CASH FLOWS FROM FINANCING ACTIVITIES
      Redemption of shares                                                            --             (44,825)
      Deferred offering costs                                                    (53,474)                 --
      Receipt of subscriptions receivable                                             --             265,511
      Payment of mortgage notes payable                                           (6,642)                 --
      Organizational and offering costs                                             (354)                 --
      Dividends paid                                                            (150,026)           (162,987)
                                                                             -----------         -----------
            Net cash provided by (used in) financing activities                 (210,496)             57,699
                                                                             -----------         -----------

NET INCREASE (DECREASE) IN CASH                                                   23,143             589,165
CASH AT BEGINNING OF PERIOD                                                       66,798             829,978
                                                                             -----------         -----------

CASH AT END OF PERIOD                                                        $    89,941         $ 1,419,143
                                                                             ===========         ===========


SUPPLEMENTAL CASH FLOW INFORMATION:
      Interest expense paid                                                  $        --         $        --
      Taxes paid                                                             $        --         $        --
</TABLE>




                 See accompanying notes to financial statements.
<PAGE>   6

                       CAPITAL ALLIANCE INCOME TRUST LTD.,
                         A REAL ESTATE INVESTMENT TRUST

                          NOTES TO FINANCIAL STATEMENTS
               FOR THE THREE MONTHS ENDED MARCH 31, 1997 AND 1996
                                   (UNAUDITED)


1.    Organization

      Capital Alliance Income Trust Ltd., A Real Estate Investment Trust (the
      "Trust"), a Delaware corporation, primarily invests in mortgage loans
      secured by real estate. The Trust was formed December 12, 1995 to
      facilitate the combination of the mortgage investment operations of
      Capital Alliance Income Trust I, a Delaware business trust, and Capital
      Alliance Income Trust II, a Delaware business trust, (collectively
      referred to as the "Predecessors", individually referred to as "CAIT I"
      and "CAIT II", respectively). CAIT I and CAIT II were both privately-held
      mortgage investment trusts which invested primarily in loans secured by
      deeds of trust on one-to-four unit residential properties. The Manager,
      Capital Alliance Advisors, Inc. (the "Manager") originates, services and
      sells the Trust's loans.

      The effective date of the combination (the "Combination") was midnight
      April 30, 1996, pursuant to the issuance of a permit by the California
      Commissioner of Corporations which qualified the issuance of the preferred
      shares of the Trust issued in the Combination. Under the Agreement and
      Plan of Reorganization among the Trust and the Predecessors, each
      outstanding share of the Predecessors' Class "A" shares was exchanged into
      one (1) share of the Trust's Series A preferred stock (the "Preferred
      Shares") and the outstanding shares of the Predecessors' Class "B" shares
      were exchanged into Preferred Shares equal to one percent (1%) of the
      total number of Preferred Shares to be issued in the Combination of the
      Predecessors.

      At midnight April 30, 1996, the Trust (Successor) exchanged 347,715 and
      296,015 Preferred Shares to CAIT I and CAIT II, respectively, for all
      whole shares of the Predecessors' outstanding Class "A" and Class "B"
      shares. Thereafter, all assets and liabilities of the Predecessors were
      transferred to the Trust.

      Effective February 12, 1997, the Trust registered its common shares with
      the Securities and Exchange Commission pursuant to the Securities Act of
      1933, as amended in connection with a "best efforts" offering of up to
      1,500,000 common shares at $8.00 per share. Pending the official notice of
      issuance, the shares will be listed on the American Stock Exchange. The
      Trust actively commenced marketing its shares in May, 1997.

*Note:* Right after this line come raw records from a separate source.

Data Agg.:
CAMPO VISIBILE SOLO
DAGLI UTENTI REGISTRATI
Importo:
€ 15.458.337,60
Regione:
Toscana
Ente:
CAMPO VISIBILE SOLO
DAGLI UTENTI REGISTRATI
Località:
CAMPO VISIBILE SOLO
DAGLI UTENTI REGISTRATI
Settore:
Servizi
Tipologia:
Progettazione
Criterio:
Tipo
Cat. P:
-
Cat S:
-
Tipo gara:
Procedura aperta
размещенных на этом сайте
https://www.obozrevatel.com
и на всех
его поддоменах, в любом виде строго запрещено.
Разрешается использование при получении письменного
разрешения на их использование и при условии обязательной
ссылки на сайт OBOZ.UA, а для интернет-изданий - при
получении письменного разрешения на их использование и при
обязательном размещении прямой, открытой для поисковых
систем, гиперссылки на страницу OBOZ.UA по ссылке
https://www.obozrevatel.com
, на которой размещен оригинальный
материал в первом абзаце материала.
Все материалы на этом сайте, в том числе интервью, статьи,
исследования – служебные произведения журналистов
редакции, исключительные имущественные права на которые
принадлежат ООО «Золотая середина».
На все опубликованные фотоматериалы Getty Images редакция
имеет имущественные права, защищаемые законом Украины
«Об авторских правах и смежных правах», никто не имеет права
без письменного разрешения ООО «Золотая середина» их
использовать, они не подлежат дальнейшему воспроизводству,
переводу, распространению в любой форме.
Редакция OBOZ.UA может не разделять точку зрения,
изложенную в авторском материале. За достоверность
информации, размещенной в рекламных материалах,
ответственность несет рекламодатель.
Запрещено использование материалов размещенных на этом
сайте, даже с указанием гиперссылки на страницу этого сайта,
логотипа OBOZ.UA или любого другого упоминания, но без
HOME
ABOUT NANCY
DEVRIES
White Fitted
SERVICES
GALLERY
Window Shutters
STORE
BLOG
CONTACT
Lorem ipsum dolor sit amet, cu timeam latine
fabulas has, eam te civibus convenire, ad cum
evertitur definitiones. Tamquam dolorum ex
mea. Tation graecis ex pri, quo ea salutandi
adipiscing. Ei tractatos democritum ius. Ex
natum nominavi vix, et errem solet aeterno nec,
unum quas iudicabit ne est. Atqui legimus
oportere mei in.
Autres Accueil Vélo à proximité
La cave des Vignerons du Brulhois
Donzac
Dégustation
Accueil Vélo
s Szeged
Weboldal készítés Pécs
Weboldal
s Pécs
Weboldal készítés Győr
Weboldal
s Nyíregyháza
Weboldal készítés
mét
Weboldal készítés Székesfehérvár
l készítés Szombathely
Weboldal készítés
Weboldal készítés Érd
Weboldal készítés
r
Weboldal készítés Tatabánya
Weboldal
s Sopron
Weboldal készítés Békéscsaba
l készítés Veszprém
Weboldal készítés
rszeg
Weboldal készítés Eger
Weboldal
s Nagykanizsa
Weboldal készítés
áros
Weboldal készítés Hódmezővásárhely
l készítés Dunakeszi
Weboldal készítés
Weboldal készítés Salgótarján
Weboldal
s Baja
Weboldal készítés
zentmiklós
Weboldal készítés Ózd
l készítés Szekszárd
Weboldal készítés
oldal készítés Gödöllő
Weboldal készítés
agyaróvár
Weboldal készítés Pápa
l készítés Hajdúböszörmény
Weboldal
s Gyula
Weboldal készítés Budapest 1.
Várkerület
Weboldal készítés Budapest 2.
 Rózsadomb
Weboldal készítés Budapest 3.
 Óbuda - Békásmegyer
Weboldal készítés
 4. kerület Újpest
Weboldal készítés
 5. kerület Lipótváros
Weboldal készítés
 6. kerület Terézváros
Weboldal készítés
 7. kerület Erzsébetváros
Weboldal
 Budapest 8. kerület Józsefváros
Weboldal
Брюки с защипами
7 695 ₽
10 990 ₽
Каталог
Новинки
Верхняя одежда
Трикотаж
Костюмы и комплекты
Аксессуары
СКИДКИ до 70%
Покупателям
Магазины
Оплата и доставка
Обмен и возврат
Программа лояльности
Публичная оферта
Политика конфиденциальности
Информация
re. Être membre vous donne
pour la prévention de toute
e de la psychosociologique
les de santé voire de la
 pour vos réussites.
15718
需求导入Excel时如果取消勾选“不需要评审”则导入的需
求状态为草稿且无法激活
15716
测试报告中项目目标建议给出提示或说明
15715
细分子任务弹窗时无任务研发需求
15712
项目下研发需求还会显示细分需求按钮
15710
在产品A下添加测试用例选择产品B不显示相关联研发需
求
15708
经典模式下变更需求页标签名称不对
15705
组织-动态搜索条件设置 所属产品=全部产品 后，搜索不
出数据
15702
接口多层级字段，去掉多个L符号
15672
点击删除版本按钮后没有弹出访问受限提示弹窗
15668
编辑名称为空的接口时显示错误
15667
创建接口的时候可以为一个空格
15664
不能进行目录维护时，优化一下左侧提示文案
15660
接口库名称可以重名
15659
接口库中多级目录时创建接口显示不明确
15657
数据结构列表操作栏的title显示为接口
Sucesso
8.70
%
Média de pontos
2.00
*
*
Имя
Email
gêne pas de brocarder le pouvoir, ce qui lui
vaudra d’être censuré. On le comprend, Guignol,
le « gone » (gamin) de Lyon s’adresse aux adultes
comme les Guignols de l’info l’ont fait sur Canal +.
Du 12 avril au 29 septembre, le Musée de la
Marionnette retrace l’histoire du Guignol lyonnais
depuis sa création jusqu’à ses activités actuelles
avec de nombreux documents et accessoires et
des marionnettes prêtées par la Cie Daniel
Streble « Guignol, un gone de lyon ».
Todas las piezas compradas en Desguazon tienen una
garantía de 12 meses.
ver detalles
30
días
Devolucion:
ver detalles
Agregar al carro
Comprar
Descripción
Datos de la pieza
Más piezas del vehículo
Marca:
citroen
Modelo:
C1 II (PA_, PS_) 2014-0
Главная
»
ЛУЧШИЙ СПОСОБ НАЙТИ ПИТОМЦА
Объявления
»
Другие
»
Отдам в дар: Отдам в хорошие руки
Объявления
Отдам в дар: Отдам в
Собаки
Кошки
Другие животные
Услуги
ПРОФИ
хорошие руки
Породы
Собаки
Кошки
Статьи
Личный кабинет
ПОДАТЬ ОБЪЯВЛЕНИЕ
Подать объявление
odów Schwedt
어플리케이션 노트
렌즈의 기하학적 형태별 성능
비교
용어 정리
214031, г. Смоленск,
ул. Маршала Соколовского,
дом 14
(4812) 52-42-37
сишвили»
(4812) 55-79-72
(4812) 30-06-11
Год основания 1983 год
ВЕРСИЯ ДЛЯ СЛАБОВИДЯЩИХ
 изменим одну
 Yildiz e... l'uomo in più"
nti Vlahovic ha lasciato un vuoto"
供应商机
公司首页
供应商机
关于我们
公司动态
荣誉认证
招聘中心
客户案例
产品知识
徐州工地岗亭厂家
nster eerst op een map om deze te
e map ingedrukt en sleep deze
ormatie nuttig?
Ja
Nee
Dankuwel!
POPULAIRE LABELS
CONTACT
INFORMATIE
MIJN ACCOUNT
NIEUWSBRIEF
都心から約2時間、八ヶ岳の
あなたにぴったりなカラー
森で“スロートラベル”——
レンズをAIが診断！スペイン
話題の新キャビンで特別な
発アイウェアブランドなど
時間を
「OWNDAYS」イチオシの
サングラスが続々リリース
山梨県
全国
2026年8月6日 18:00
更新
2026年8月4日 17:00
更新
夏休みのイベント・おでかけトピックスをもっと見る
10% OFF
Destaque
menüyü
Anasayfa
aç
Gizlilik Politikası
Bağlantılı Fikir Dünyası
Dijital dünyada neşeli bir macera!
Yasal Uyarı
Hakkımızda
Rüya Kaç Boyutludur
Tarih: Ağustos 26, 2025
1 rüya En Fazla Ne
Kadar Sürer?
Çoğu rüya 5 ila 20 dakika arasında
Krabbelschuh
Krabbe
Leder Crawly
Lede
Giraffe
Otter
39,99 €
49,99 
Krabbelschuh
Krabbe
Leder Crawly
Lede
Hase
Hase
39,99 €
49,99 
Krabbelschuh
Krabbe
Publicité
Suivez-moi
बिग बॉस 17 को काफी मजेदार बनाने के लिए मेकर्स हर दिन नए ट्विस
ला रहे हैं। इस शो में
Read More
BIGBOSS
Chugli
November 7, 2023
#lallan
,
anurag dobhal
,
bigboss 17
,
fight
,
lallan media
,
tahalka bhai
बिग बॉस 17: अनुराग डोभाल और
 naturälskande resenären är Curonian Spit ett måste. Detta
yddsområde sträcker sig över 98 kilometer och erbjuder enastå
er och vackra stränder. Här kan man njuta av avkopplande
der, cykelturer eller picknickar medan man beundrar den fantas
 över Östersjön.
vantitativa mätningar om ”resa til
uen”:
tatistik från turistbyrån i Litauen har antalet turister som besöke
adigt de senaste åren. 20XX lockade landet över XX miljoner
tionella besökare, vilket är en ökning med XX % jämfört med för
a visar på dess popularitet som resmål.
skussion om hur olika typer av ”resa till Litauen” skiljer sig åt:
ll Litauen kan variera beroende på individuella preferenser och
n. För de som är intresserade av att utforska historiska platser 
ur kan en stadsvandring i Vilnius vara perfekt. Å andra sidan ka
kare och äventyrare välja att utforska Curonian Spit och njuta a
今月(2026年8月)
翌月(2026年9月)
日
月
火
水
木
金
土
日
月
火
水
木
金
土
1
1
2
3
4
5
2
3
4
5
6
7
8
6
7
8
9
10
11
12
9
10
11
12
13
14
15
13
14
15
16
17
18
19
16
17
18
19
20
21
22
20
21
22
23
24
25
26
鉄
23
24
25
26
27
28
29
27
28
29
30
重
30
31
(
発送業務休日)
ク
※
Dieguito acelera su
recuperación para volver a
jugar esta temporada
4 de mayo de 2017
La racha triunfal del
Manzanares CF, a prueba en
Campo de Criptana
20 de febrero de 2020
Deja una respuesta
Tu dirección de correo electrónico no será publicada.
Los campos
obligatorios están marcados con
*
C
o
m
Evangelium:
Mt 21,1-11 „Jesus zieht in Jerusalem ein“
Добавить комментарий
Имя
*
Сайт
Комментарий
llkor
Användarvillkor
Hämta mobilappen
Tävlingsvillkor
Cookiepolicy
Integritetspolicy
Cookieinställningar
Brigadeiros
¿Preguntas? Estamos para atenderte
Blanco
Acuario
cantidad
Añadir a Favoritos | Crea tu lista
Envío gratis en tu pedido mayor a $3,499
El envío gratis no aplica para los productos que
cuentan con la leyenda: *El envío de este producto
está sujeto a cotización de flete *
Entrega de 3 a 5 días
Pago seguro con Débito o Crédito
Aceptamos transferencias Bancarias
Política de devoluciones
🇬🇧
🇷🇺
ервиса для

2.    Basis of presentation

      The accompanying financial statements include the accounts of the Trust
      and the Predecessors. The financial information presented as of any date
      other than December 31 has been prepared from the books and records
      without audit. The accompanying financial statements have been prepared in
      accordance with the instructions to Form 10-Q and do not include all of
      the information and the footnotes required by generally accepted
      accounting principles for complete statements. In the opinion of
      management, all adjustments, consisting only of normal recurring
      adjustments, necessary for a fair presentation of such financial
      statements, have been included.

      The preparation of the financial statements in conformity with generally
      accepted accounting principles requires management to make estimates and
      assumptions that affect the reported amounts of assets and liabilities and
      disclosure of contingent assets and liabilities at the date of the
      financial statements and the reported amounts of revenues and expenses
      during the reporting period. Actual results could differ from those
      estimates.



<PAGE>   7

                       CAPITAL ALLIANCE INCOME TRUST LTD.,
                         A REAL ESTATE INVESTMENT TRUST

                          NOTES TO FINANCIAL STATEMENTS
               FOR THE THREE MONTHS ENDED MARCH 31, 1997 AND 1996
                                   (UNAUDITED)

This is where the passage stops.